** Opening Provided data block **
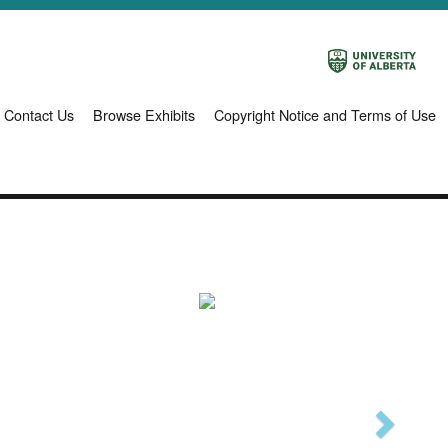
Contact Us
Browse Exhibits
Copyright Notice and Terms of Use
Next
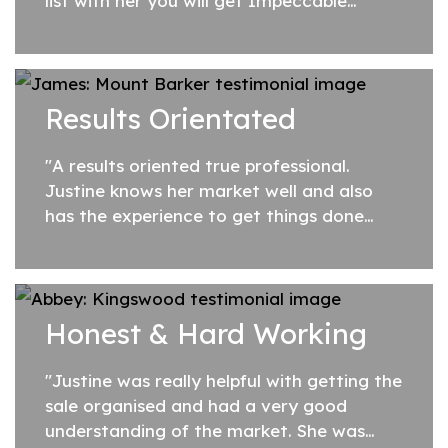
list with her you will get Impeccable
Service, Extraordinary Value for Money,
and Outstanding Results, every time."
Results Orientated
"A results oriented true professional.
Justine knows her market well and also
has the experience to get things done
expeditiously once a contract comes
together. I really appreciated how she
kept me up...
Honest & Hard Working
"Justine was really helpful with getting the
sale organised and had a very good
understanding of the market. She was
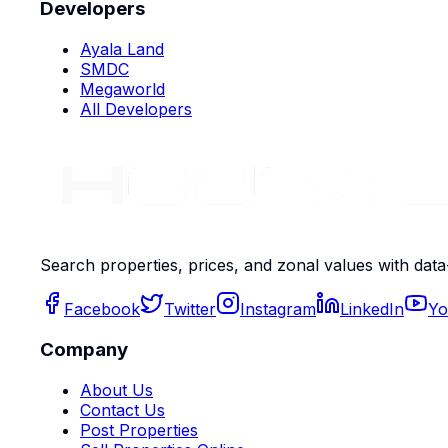
Developers
Ayala Land
SMDC
Megaworld
All Developers
Search properties, prices, and zonal values with data
Facebook
Twitter
Instagram
LinkedIn
Yo
Company
About Us
Contact Us
Post Properties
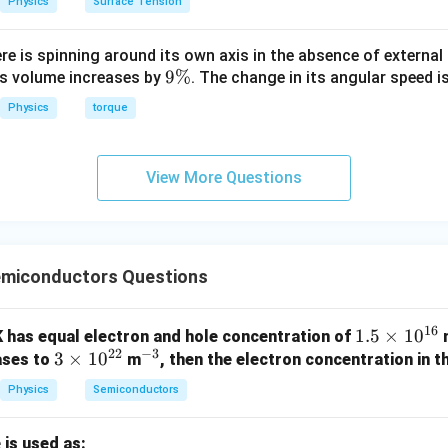
Physics
Surface Tension
ere is spinning around its own axis in the absence of external 
9
9%
its volume increases by
. The change in its angular speed i
\
Physics
torque
%
View More Questions
miconductors Questions
16
1.
1.5
×
1
0
K has equal electron and hole concentration of
22
−
3
3
3
×
1
0
^
5
ases to
m
, then the electron concentration in th
\t
{-
\t
Physics
Semiconductors
i
3}
i
m
m
 is used as:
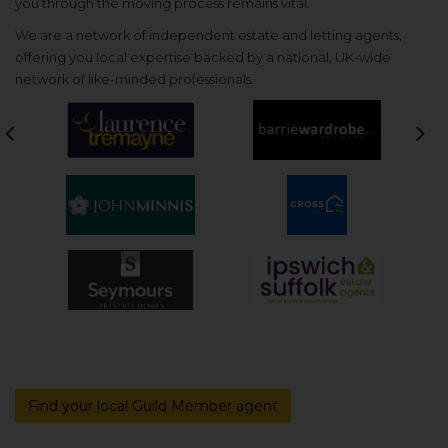
you through the moving process remains vital.
We are a network of independent estate and letting agents,
offering you local expertise backed by a national, UK-wide
network of like-minded professionals.
Previous
Nex
Find your local Guild Member agent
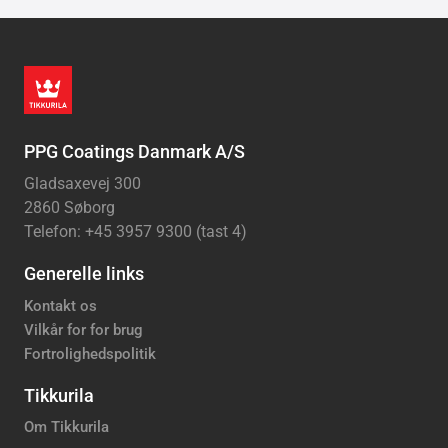
PPG Coatings Danmark A/S
Gladsaxevej 300
2860 Søborg
Telefon: +45 3957 9300 (tast 4)
Generelle links
Kontakt os
Vilkår for for brug
Fortrolighedspolitik
Tikkurila
Om Tikkurila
** Closing Provided data block **
Count the lines in the records above that contain the word "network", and reply with only that number.

2